Earlier this month, the Duke and Duchess of Sussex filed two separate lawsuits, one against Rupert Murdoch's News Group Newspapers for "illegal interception of voicemail messages," and another against the Mail's publishers, Associated Newspapers, for releasing excerpts of Markle's letter to Thomas. Harry and Markle said the letter was "published unlawfully." The Mail on Sunday vowed to fight the lawsuit.
"The Mail on Sunday stands by the story it published and will be defending this case vigorously," a Mail spokesperson said. "Specifically, we categorically deny that the Duchess's letter was edited in any way that changed its meaning."
Last week, The Sun, which is owned by Murdoch, reported that part of the Mail's fight against the lawsuit includes asking for more of Markle's private communications be made available. The Mail believes Markle made the letter public knowledge before it published it after two friends spoke with PEOPLE.

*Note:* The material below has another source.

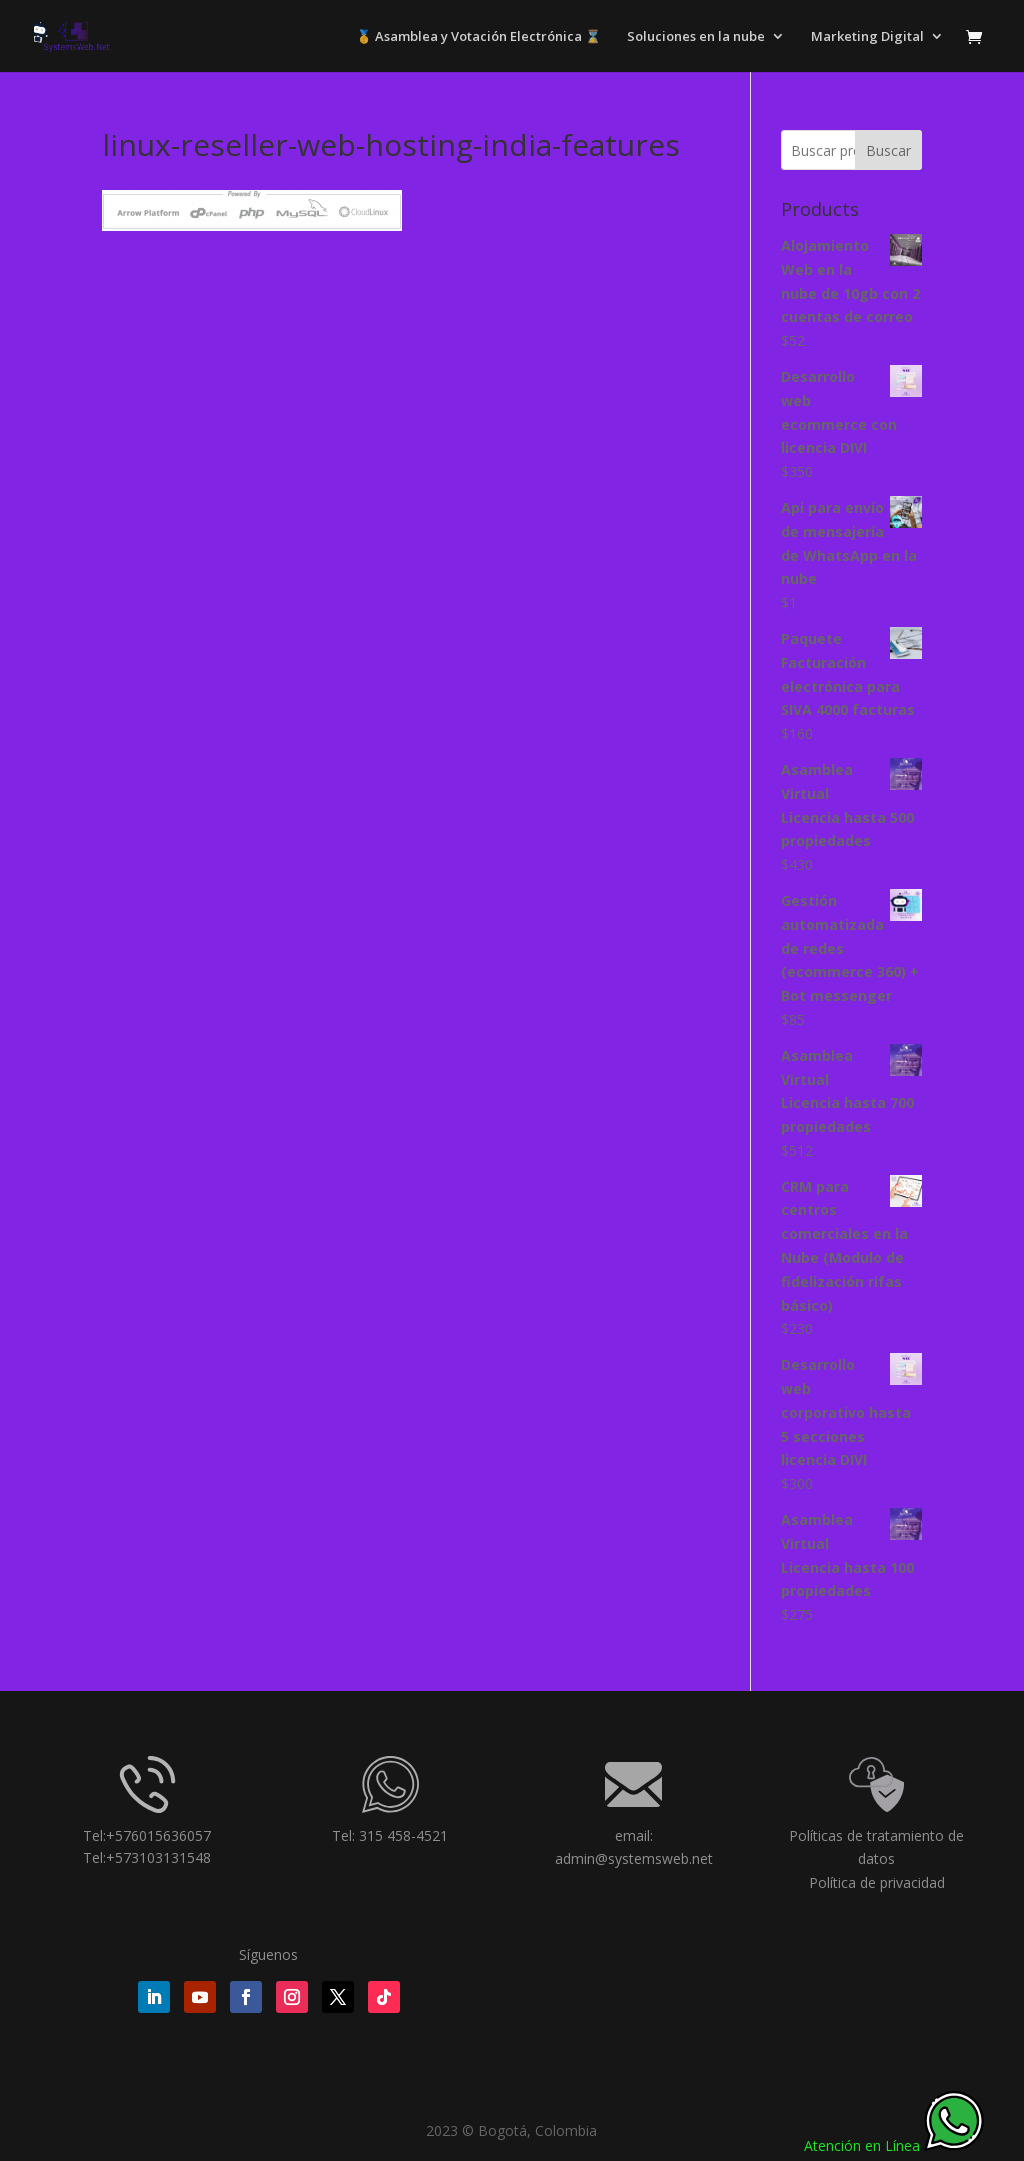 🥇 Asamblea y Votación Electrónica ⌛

"There will be a duty on both sides to disclose relevant information and documentation, which for Meghan could include her personal communications," a source told the Sun. "If it becomes clear that text messages, emails and phone records were relevant to the case then she would have to provide them to the other side."
The source continued, "The defence lawyers will probably argue any communication she had with friends over the PEOPLE article is relevant."
Markle's lawyers filed legal documents calling the letter "obviously private correspondence" that detailed "her intimate thoughts and feelings about her father's health and her relationship with him at that time." They accused the Mail of "deliberately" cutting out parts of the letter to "intentionally" distort or "manipulate" its meaning. They claim if the letter was published in full, it would have "undermined the defendant's intended negative characterisation of the claimant."
"The claimant intended the detailed contents of the letter to be private, and certainly did not expect them to be published to the world at large by a national newspaper, and without any warning," the documents read.
It is believed Thomas is cooperating with the Mail's lawyers, reports the Sun. The Mail wants to call Markle to testify, which is one of the downsides of filing the suit.
"The lawyers will want Meghan in the witness box and she will be open to a cross-examination, which could see many aspects of her family background examined in court," a source told the Sun. "That's the downside of suing in the public domain. She will be under oath so the stakes are very high for her. But if her lawyers were sensible they would have looked through all her communications before making the claim to know what could possibly end up being revealed."0comments
The lawsuit follows the emotional interview Markle gave in the ITV documentary Harry and Meghan: An African Journey, in which she reflected on how she has handled media scrutiny. Journalist Tom Bradby asked her if she was "not really OK," to which a choked-up Markle replied, "Yes."